God Has a Problem With Much of What We Don’t Have a Problem With

So much accepted behavior in our day is actually wrong. Not wrong because I or someone else has a problem with it, but because the Bible says it’s wrong.

I’m not talking about the latest efforts of the Liberal Church in making some deviant behavior more acceptable either.

I’m talking about stuff that everyone does. Stuff that no one has a problem with. Stuff that everyone around you is doing.

Saving for retirement, for instance.

Bet you didn’t think I was going there did ya? Who in their right mind would?

Well, Jesus Christ would.

There was a man who had a bumper crop and built bigger barns to store it all in. He said to his soul, “Soul, thou hast much goods laid up for many years; take thine ease, eat, drink, and be merry.

He had his money. He had his plan. He was going to enjoy life. He earned it after all. He deserves a break, a nice retirement.

Then he dies that night.

I’ve known many people who are now dead. Many of them had great plans and left behind great stores of goods they can’t use anymore. While saving it for their own consumption, they were not rich toward God.

Saving money for your future enjoyment is a problem with God.

I know, I know, everyone is doing it and only a moron wouldn’t plan ahead for the future.

I’m aware of that.

I’m just telling you what God thinks.

That’s all.

That’s what He thinks about saving for future enjoyment and ease.

That’s what God thinks. The very God you’ll stand in front of some day.

Carry on.

Fighting Over Inheritances and Being Like Christ

One time a guy came up to Jesus and asked Him to make his brother divide the inheritance with him.

Man, who made me a judge or a divider over you?” is what Jesus said.

I love that.

I love that when a guy wants help in getting money, God in the Flesh refuses to help.

Jesus had a reason for being on earth. Resolving fights over inheritances was not the reason. He would not be pulled into such things. He had focus.

After dismissing the guy’s request, Jesus then says to the crowd around Him, “Take heed, and beware of covetousness: for a man’s life consisteth not in the abundance of the things which he possesseth.

Not only does Jesus dismiss the guy, He immediately turns around and makes him a sermon illustration. “Hey people, don’t be covetous like this guy.” I love that.

Jesus then tells a parable about a guy who gets a bumper crop and decides to tear down old barns and build bigger ones.
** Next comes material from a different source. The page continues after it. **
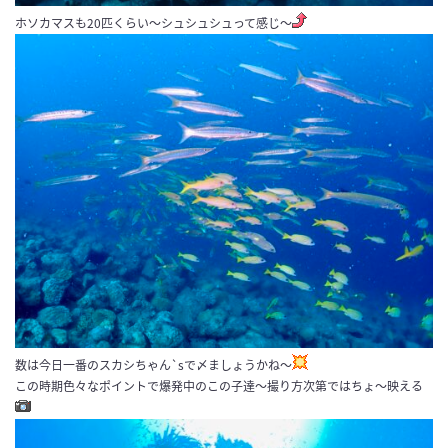
ホソカマスも20匹くらい〜シュシュシュって感じ〜
数は今日一番のスカシちゃん`sで〆ましょうかね〜
この時期色々なポイントで爆発中のこの子達〜撮り方次第ではちょ〜映える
He was going to retire and enjoy life.

But God said unto him, Thou fool, this night thy soul shall be required of thee: then whose shall those things be, which thou hast provided?

So, not only did Jesus refuse the guy’s request and make him a sermon illustration, He then went on to call the guy’s dad, who died and left a bunch of money for his sons to fight over, a fool!

I love Jesus, probably not for the same reasons you do, but alas, I love Jesus. It’s passages like this that make me want to pursue Christ-likeness.